[Start of section]

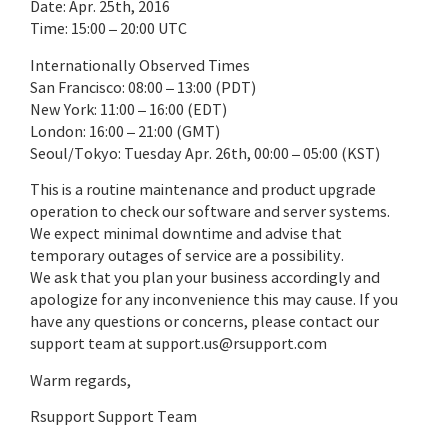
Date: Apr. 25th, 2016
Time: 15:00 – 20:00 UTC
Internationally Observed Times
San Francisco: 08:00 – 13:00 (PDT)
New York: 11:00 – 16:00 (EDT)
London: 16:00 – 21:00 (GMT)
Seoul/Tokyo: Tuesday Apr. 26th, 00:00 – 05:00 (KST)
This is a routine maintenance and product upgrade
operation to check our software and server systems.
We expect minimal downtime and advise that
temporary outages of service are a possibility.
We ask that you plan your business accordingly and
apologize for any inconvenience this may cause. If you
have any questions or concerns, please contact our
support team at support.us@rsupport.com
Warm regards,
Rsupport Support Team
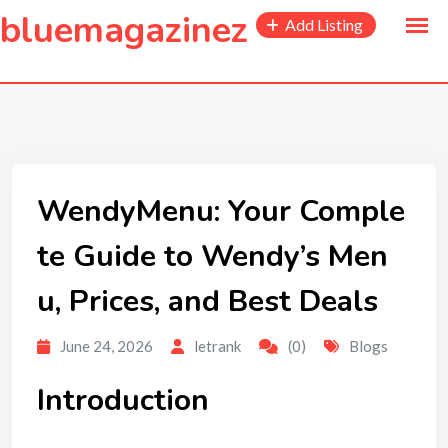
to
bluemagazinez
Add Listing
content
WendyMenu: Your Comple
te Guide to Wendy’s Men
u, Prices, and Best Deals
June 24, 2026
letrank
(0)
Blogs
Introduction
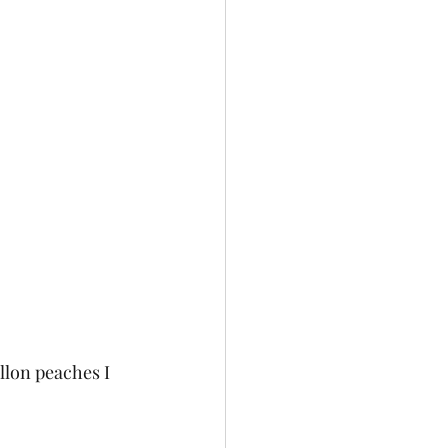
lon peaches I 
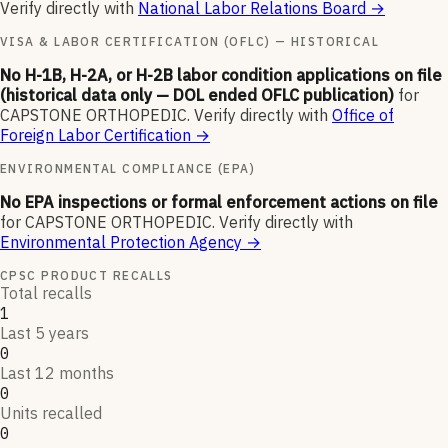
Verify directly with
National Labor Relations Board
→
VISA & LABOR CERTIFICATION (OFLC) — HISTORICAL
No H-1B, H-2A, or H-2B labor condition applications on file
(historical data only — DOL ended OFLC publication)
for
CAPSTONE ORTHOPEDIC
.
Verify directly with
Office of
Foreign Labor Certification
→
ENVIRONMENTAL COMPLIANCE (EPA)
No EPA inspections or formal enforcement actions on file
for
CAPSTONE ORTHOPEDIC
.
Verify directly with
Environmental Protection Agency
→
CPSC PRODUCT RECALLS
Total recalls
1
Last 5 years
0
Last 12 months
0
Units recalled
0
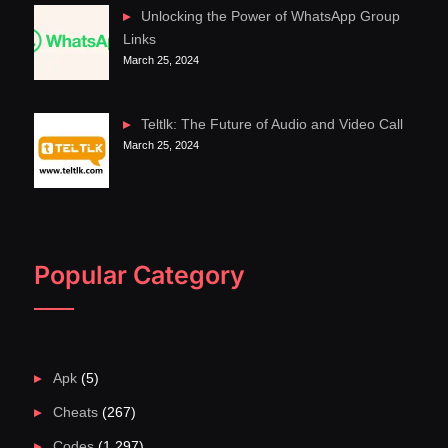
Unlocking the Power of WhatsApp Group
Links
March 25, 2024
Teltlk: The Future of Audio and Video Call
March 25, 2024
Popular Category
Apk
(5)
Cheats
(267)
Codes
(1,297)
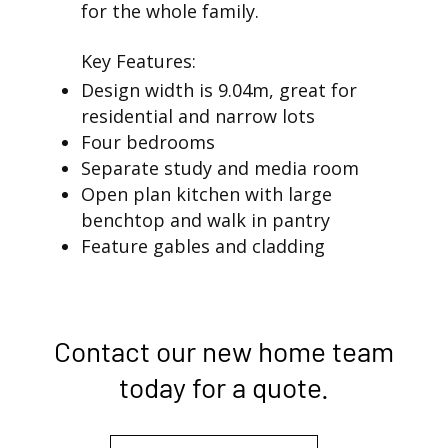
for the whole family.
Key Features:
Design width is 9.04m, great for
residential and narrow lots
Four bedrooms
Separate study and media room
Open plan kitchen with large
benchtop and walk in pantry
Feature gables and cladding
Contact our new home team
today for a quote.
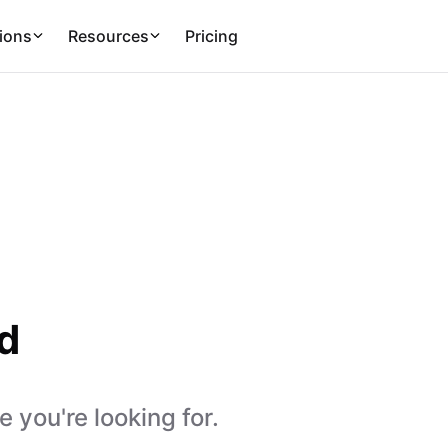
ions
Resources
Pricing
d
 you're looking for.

[End of section]

--- Problem statement ---
Could the entries above be written out word for word, pictures excluded?

--- Result of the exercise ---
Date: Apr. 25th, 2016
Time: 15:00 – 20:00 UTC
Internationally Observed Times
San Francisco: 08:00 – 13:00 (PDT)
New York: 11:00 – 16:00 (EDT)
London: 16:00 – 21:00 (GMT)
Seoul/Tokyo: Tuesday Apr. 26th, 00:00 – 05:00 (KST)
This is a routine maintenance and product upgrade
operation to check our software and server systems.
We expect minimal downtime and advise that
temporary outages of service are a possibility.
We ask that you plan your business accordingly and
apologize for any inconvenience this may cause. If you
have any questions or concerns, please contact our
support team at support.us@rsupport.com
Warm regards,
Rsupport Support Team
to
bluemagazinez
Add Listing
content
WendyMenu: Your Comple
te Guide to Wendy’s Men
u, Prices, and Best Deals
June 24, 2026
letrank
(0)
Blogs
Introduction
lon peaches I 
Verify directly with
National Labor Relations Board
→
VISA & LABOR CERTIFICATION (OFLC) — HISTORICAL
No H-1B, H-2A, or H-2B labor condition applications on file
(historical data only — DOL ended OFLC publication)
for
CAPSTONE ORTHOPEDIC
.
Verify directly with
Office of
Foreign Labor Certification
→
ENVIRONMENTAL COMPLIANCE (EPA)
No EPA inspections or formal enforcement actions on file
for
CAPSTONE ORTHOPEDIC
.
Verify directly with
Environmental Protection Agency
→
CPSC PRODUCT RECALLS
Total recalls
1
Last 5 years
0
Last 12 months
0
Units recalled
0
Unlocking the Power of WhatsApp Group
Links
March 25, 2024
Teltlk: The Future of Audio and Video Call
March 25, 2024
Popular Category
Apk
(5)
Cheats
(267)
Codes
(1,297)
for the whole family.
Key Features:
Design width is 9.04m, great for
residential and narrow lots
Four bedrooms
Separate study and media room
Open plan kitchen with large
benchtop and walk in pantry
Feature gables and cladding
Contact our new home team
today for a quote.
ions
Resources
Pricing
d
 you're looking for.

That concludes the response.